Oh, well, I didn’t say exactly the above, but a somewhat less articulate facsimile of same, and Frieda did back off. During the next lull in the conversation, I asked her why she hadn’t invited any women writers to this liturgy. Just a light jab to keep her off balance. I had no intention of launching a haymaker.

I was, after all, a guest.

Cyd and I were married ten years. We’d first been lovers another seven years earlier, when she was all of twenty, and I, thirty-three. She had been a student at Johns Hopkins, and I an erudite reporter for the
Baltimore Daily News
, assigned to obituaries and crime—a niche in the journalistic hierarchy a half step above sweeping and mopping. I spent a good portion of my time at rest homes interviewing octogenarians about their late roommates (“Dead, is he?”) and hating myself for not having gotten the scoop on Watergate.

Cyd did an internship with the paper, starting at the bottom—a euphemism for
me
. An hour into my training of her, I could see that she was already a better reporter than I was. She had a knack for getting to the heart of things. She’d see that so-and-so had been a grocer and now he was dead, and bingo, she’d be finished with the obituary. Meanwhile, I’d be looking for a human angle (“Did the deceased like large animals?”) or some way to reveal his character (“His death mask divulged the wizened face of a philosopher, though his social security number belonged to a retired heavy machine operator”). I realized she could do my job, which took me every second of an eight-hour day, in about forty-five minutes.

I decided then we should marry.

I quit the paper and started dating her. She was given my job, and much sexual hilarity followed. Love came later, a fierce and jealous love, a big polar bear sort of love.

I had a flat downtown near the newspaper. There we practiced a lively brand of lovemaking and read aloud from
Lost in the Funhouse
and Carson McCullers (her favorites), and Cheever and Updike (mine). Otherwise, we didn’t do a damn thing. Didn’t travel, rarely went out to eat, never bought gifts for each other. We didn’t even take the paper. I got a part-time job proofreading at a law firm. She did burglaries and obits. We were destitute. It was the best time of my life.

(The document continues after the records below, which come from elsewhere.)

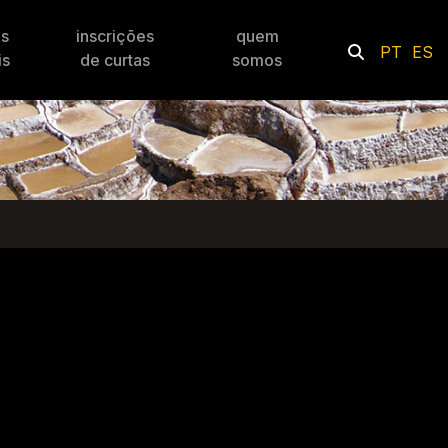
es
inscrições
quem
PT
ES
is
de curtas
somos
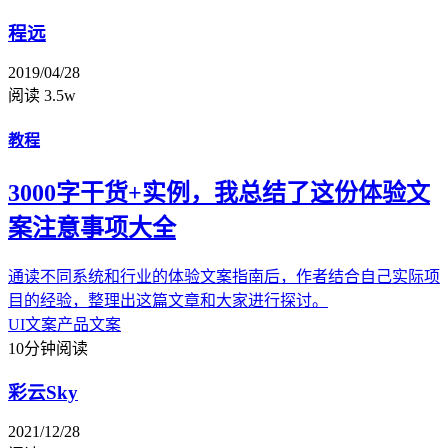
程远
2019/04/28
阅读 3.5w
教程
3000字干货+实例，我总结了这份体验文
案注意事项大全
通读不同系统和行业的体验文案指南后，作者结合自己实际项
目的经验，整理出这篇文章和大家进行探讨。
UI文案
产品文案
10分钟阅读
彩云Sky
2021/12/28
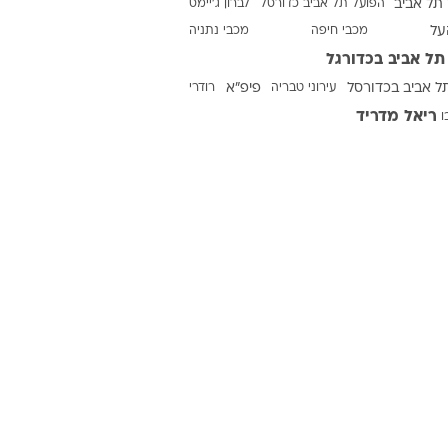
תל אביב
הפועל תל אביב כדורסל
לברון ג'יימס
על
מכבי חיפה
מכבי נתניה
תל אביב בכדורגל
ט1
ל אביב בכדורסל
עירוני טבריה
פיפ"א
רודרי
מחוץ לקווים
ריאל מדריד
ו
4-4-2
משרד החוץ
רץ על הקווים
ספורט בחקירה
סוגרים שנה
מונדיאל 2014
בראש ובראשונה
אליפות אפריקה 2015
יורו צעירות 2013
לונדון 2012
יורו 2012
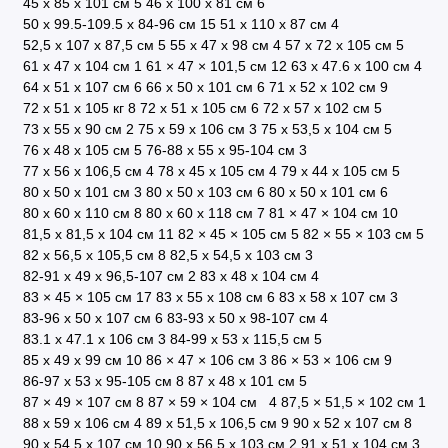
45 х 85 х 101 см
5
46 х 100 х 81 см
6
50 x 99.5-109.5 x 84-96 см
15
51 x 110 x 87 см
4
52,5 x 107 x 87,5 см
5
55 x 47 x 98 см
4
57 х 72 х 105 см
5
61 х 47 х 104 см
1
61 × 47 × 101,5 см
12
63 х 47.6 х 100 см
4
64 x 51 x 107 см
6
66 х 50 х 101 см
6
71 х 52 х 102 см
9
72 x 51 x 105 кг
8
72 x 51 x 105 см
6
72 х 57 х 102 см
5
73 х 55 х 90 см
2
75 x 59 x 106 см
3
75 х 53,5 х 104 см
5
76 х 48 х 105 см
5
76-88 х 55 х 95-104 см
3
77 х 56 х 106,5 см
4
78 x 45 x 105 см
4
79 х 44 х 105 см
5
80 x 50 x 101 см
3
80 x 50 x 103 см
6
80 х 50 х 101 см
6
80 х 60 х 110 см
8
80 х 60 х 118 см
7
81 × 47 × 104 см
10
81,5 x 81,5 x 104 см
11
82 × 45 × 105 см
5
82 × 55 × 103 см
5
82 х 56,5 х 105,5 см
8
82,5 х 54,5 х 103 см
3
82-91 х 49 х 96,5-107 см
2
83 x 48 x 104 см
4
83 × 45 × 105 см
17
83 х 55 х 108 см
6
83 х 58 х 107 см
3
83-96 х 50 х 107 см
6
83-93 х 50 х 98-107 см
4
83.1 x 47.1 x 106 cм
3
84-99 х 53 х 115,5 см
5
85 x 49 x 99 см
10
86 × 47 × 106 см
3
86 × 53 × 106 см
9
86-97 х 53 х 95-105 см
8
87 x 48 x 101 см
5
87 × 49 × 107 см
8
87 × 59 × 104 см
4
87,5 × 51,5 × 102 см
1
88 х 59 х 106 см
4
89 х 51,5 х 106,5 см
9
90 x 52 x 107 см
8
90 х 54,5 х 107 см
10
90 х 56,5 х 103 см
2
91 х 51 х 104 см
3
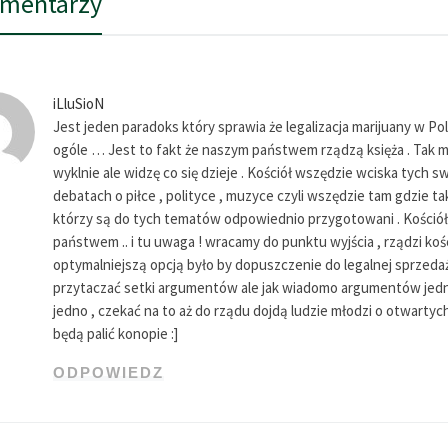
omentarzy
iLluSioN
Jest jeden paradoks który sprawia że legalizacja marijuany w Pols
ogóle … Jest to fakt że naszym państwem rządzą księża . Tak mo
wyklnie ale widzę co się dzieje . Kościół wszędzie wciska tych 
debatach o piłce , polityce , muzyce czyli wszędzie tam gdzie 
którzy są do tych tematów odpowiednio przygotowani . Kościół ni
państwem .. i tu uwaga ! wracamy do punktu wyjścia , rządzi kośc
optymalniejszą opcją było by dopuszczenie do legalnej sprzedaży
przytaczać setki argumentów ale jak wiadomo argumentów jedno
jedno , czekać na to aż do rządu dojdą ludzie młodzi o otwartych
będą palić konopie :]
ODPOWIEDZ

Then, of course, it fell apart. She became distracted, spent more time at the
Daily News
. Despite her conspicuous efforts, I wouldn’t let her discard me. Finally, she disappeared. Quit her job and left town, leaving no forwarding address. After a month of torture and reading her mail, I chucked the proofreading job and tracked her to her parents’ house in Columbia, Missouri. She was pregnant. She wanted nothing to do with me. She was thinking of studying cultural anthropology once breast-feeding was at an end.

I got hired by the local paper and hung around her as much as she’d permit. After the baby was born, she decided she needed me.

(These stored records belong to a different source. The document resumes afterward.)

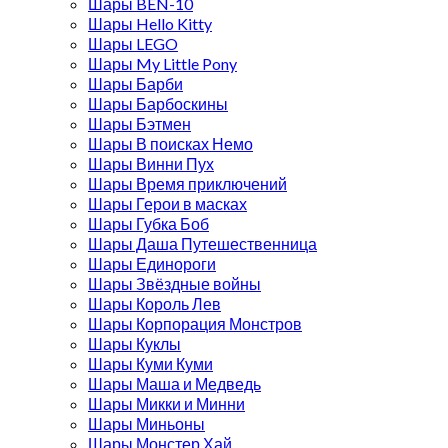
Шары BEN-10
Шары Hello Kitty
Шары LEGO
Шары My Little Pony
Шары Барби
Шары Барбоскины
Шары Бэтмен
Шары В поисках Немо
Шары Винни Пух
Шары Время приключений
Шары Герои в масках
Шары Губка Боб
Шары Даша Путешественница
Шары Единороги
Шары Звёздные войны
Шары Король Лев
Шары Корпорация Монстров
Шары Куклы
Шары Куми Куми
Шары Маша и Медведь
Шары Микки и Минни
Шары Миньоны
Шары Монстер Хай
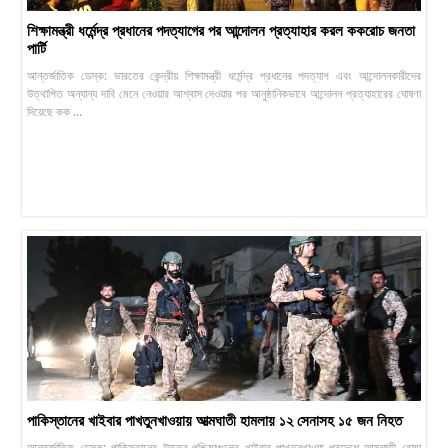
শিক্ষামন্ত্রী ধর্মেন্দ্র প্রধানের পদত্যাগের পর আন্দোলন প্রত্যাহার করল ককরোচ জনতা
পার্টি
আন্তর্জাতিক ডেস্ক: ভারতের কেন্দ্রীয় শিক্ষামন্ত্রী ধর্মেন্দ্র প্রধানের পদত্যাগ এবং আন্দোলনকারীদের
উত্থাপিত অন্যান্য দাবি মেনে নেওয়ার আশ্বাস দেওয়ার পর আনুষ্ঠানিকভাবে আন্দোলন প্রত্যাহারের ঘোষণা
দিয়েছে কক ...
পাকিস্তানের খাইবার পাখতুনখাওয়ায় আত্মঘাতী হামলায় ১২ সেনাসহ ১৫ জন নিহত
আন্তর্জাতিক ডেস্ক: পাকিস্তানের উত্তর-পশ্চিমাঞ্চলের খাইবার পাখতুনখাওয়া প্রদেশে আত্মঘাতী বোমা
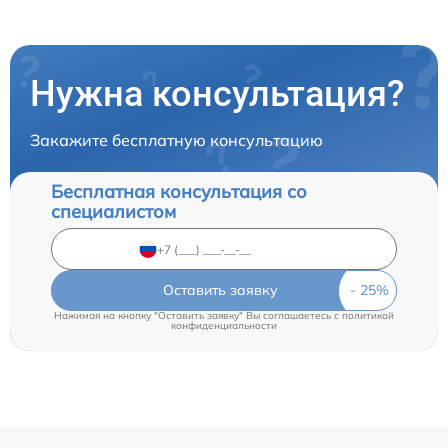
Нужна консультация?
Закажите бесплатную консультацию
Бесплатная консультация со
специалистом
Оставить заявку
Нажимая на кнопку "Оставить заявку" Вы соглашаетесь c
политикой
конфиденциальности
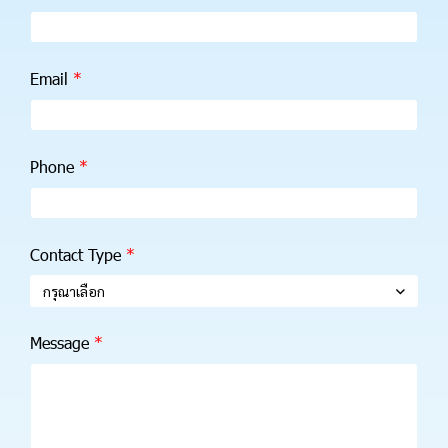
Email
Phone
Contact Type
กรุณาเลือก
Message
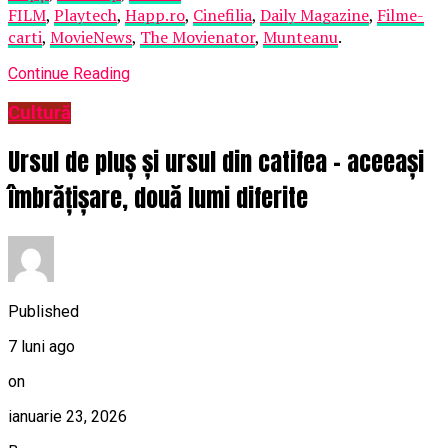
FILM
,
Playtech
,
Happ.ro
,
Cinefilia
,
Daily Magazine
,
Filme-
carti
,
MovieNews
,
The Movienator
,
Munteanu
.
Continue Reading
Cultură
Ursul de pluș și ursul din catifea – aceeași
îmbrățișare, două lumi diferite
Published
7 luni ago
on
ianuarie 23, 2026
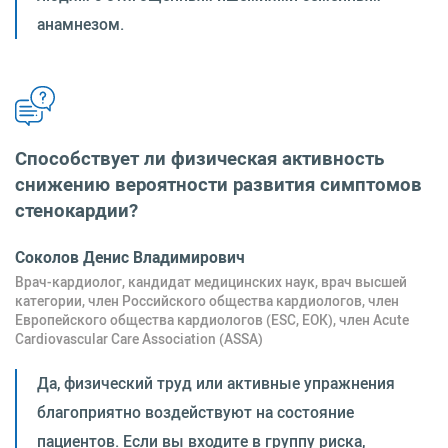
анамнезом.
Способствует ли физическая активность
снижению вероятности развития симптомов
стенокардии?
Соколов Денис Владимирович
Врач-кардиолог, кандидат медицинских наук, врач высшей
категории, член Российского общества кардиологов, член
Европейского общества кардиологов (ESC, ЕОК), член Acute
Cardiovascular Care Association (ASSA)
Да, физический труд или активные упражнения
благоприятно воздействуют на состояние
пациентов. Если вы входите в группу риска,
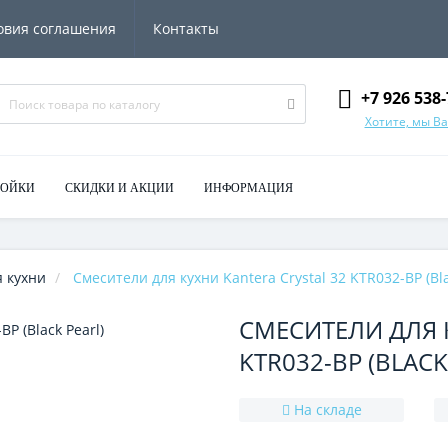
овия соглашения
Контакты
+7 926 538-
Хотите, мы В
МОЙКИ
СКИДКИ И АКЦИИ
ИНФОРМАЦИЯ
 кухни
Смесители для кухни Kantera Crystal 32 KTR032-BP (Bla
СМЕСИТЕЛИ ДЛЯ К
KTR032-BP (BLACK
На складе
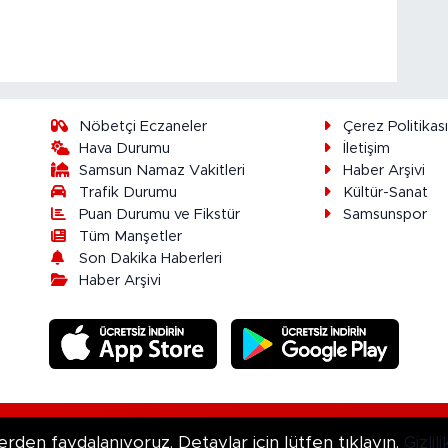
Nöbetçi Eczaneler
Çerez Politikas
Hava Durumu
İletişim
Samsun Namaz Vakitleri
Haber Arşivi
Trafik Durumu
Kültür-Sanat
Puan Durumu ve Fikstür
Samsunspor
Tüm Manşetler
Son Dakika Haberleri
Haber Arşivi
ır.
erden faydalanıyoruz. Detaylar için lütfen tıklayın.
Gizli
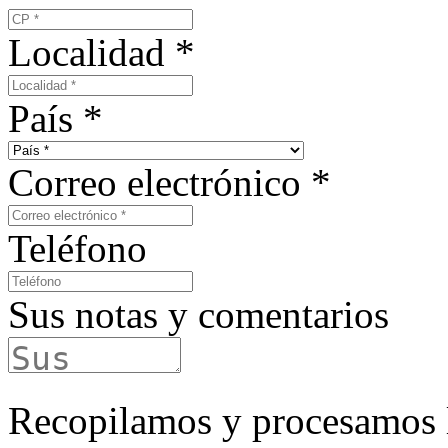
Localidad
*
País
*
Correo electrónico
*
Teléfono
Sus notas y comentarios
Recopilamos y procesamos l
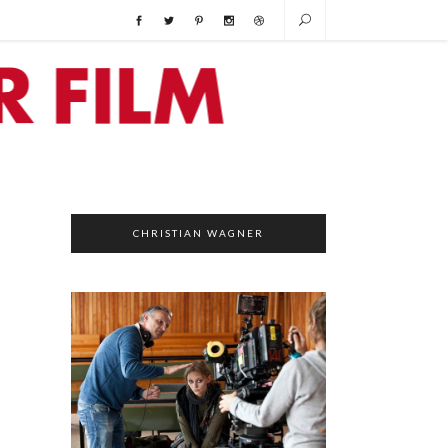
CHRISTIAN WAGNER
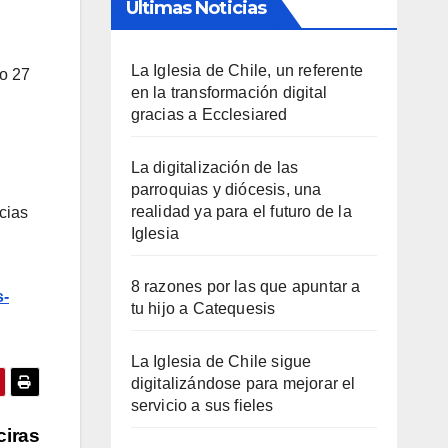
Últimas Noticias
La Iglesia de Chile, un referente
do 27
en la transformación digital
gracias a Ecclesiared
La digitalización de las
parroquias y diócesis, una
realidad ya para el futuro de la
cias
Iglesia
8 razones por las que apuntar a
s-
tu hijo a Catequesis
La Iglesia de Chile sigue
digitalizándose para mejorar el
servicio a sus fieles
ciras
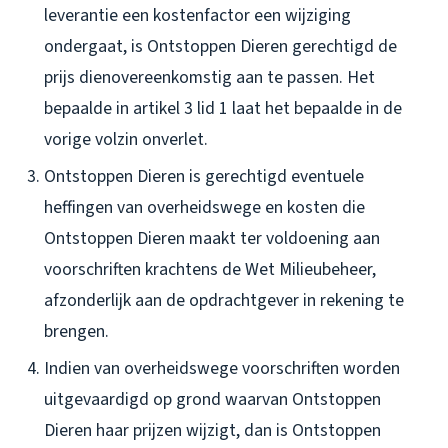
leverantie een kostenfactor een wijziging
ondergaat, is Ontstoppen Dieren gerechtigd de
prijs dienovereenkomstig aan te passen. Het
bepaalde in artikel 3 lid 1 laat het bepaalde in de
vorige volzin onverlet.
Ontstoppen Dieren is gerechtigd eventuele
heffingen van overheidswege en kosten die
Ontstoppen Dieren maakt ter voldoening aan
voorschriften krachtens de Wet Milieubeheer,
afzonderlijk aan de opdrachtgever in rekening te
brengen.
Indien van overheidswege voorschriften worden
uitgevaardigd op grond waarvan Ontstoppen
Dieren haar prijzen wijzigt, dan is Ontstoppen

We moved to Philadelphia and lived there from the time Benj was three months until he was five years old, at which time I became employed by the ad agency. We decided to marry the same day I officially started work, grabbing strangers off the street to be witnesses (one Edith X. O’Connell, a retired telephone operator, and Jim Jennings, unemployed bricklayer).

I tell you all of this so you understand that our hostess’s question had a history. I’m trying to be fair to the twit.

Following dinner, we adjourned to the living room. FTD and the beard began exchanging stories about graduate school, its peculiar intimacy and philosophical whatnot. There was “some something” profound about it, they agreed. They spoke learnedly about the manners, mores, and drugs of the times. Then began the inevitable agent comparisons and lamentations about the publishing world. Writers are a tedious lot. No wonder so many of them drink.